8 Mile

The crossover is beyond risky—it’s near career suicide. When an actor tries to cut an album, it usually makes a miraculously quick journey to the bottom of the Sam Goody discount box. When a musician makes a movie, it usually ends up playing at malls that center around a Burlington Coat Factory.

Don’t believe me? Try to name the last film starring a successful musician that didn’t suck (to be fair, no Tupac allowed). Most people thought 8 Mile, Eminem’s debut, semi-autobiographical pic, would follow the route of Cool as Ice or Crossroads—that it would be an embarrassing, hyperbolic extension of one of his crass videos. They were wrong. In the same way that it’s unfunny now to make fun of mullets as white-trash styling, dissing Eminem as a dumb-ass jerk is getting old. His album earlier this year proved he’s got legs; 8 Mile proves he’s got chops.

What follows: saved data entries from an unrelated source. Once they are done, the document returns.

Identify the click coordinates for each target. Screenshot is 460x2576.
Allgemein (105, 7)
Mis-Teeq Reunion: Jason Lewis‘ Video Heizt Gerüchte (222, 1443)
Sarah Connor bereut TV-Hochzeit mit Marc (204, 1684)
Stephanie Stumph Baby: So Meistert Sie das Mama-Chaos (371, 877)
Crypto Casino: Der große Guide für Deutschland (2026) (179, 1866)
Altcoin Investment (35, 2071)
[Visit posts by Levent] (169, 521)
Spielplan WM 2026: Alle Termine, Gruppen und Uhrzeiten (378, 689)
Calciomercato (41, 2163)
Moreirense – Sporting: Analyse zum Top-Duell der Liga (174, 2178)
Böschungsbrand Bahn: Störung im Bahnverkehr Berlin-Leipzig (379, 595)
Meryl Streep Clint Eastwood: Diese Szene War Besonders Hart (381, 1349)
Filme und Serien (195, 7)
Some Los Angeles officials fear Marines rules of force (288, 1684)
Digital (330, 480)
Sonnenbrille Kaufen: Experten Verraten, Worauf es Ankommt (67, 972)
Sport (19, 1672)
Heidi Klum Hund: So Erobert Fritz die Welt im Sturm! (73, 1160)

Eminem is Jimmy Smith, a.k.a. Bunny Rabbit. As the film opens, Bunny chokes at an MC battle and grimly goes back to his trailer park and job at a metal pressing plant. His life is a wash: no cash, no apartment, a mess of a mom, and a girlfriend who might be pretending to be pregnant. All he’s got is his rhymes and the faint glimmer of a record contract or winning the MC battle.

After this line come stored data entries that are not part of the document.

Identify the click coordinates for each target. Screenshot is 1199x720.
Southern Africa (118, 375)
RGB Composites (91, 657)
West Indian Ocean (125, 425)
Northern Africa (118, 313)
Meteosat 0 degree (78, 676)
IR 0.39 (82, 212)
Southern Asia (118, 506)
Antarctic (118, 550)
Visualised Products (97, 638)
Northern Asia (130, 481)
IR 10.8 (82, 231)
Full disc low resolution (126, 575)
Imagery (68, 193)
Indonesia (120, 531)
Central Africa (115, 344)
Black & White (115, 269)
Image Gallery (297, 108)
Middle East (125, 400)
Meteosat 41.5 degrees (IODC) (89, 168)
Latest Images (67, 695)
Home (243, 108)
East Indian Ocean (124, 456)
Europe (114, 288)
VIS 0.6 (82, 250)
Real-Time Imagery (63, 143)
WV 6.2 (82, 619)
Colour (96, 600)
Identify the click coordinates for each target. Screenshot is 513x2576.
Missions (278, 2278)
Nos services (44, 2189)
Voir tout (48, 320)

8 Mile is surprising and vital not so much for what it does, but for what it doesn’t do. There is almost nothing in this movie that feels embarrassing, cloying, or cheesy. The cinematography is gritty, yet not overwrought. Eminem is intense, vitriolic even, but not a caricature. The banter between Bunny and his friends is funny, not glib.

Director Curtis Hanson infuses the movie with both a slow-build focus and sincerity that give the movie a palpable, even moving presence. By the climax, an MC battle in a dingy club, it becomes clear that 8 Mile is rousing entertainment and that Eminem might be our most interesting cultural superstar.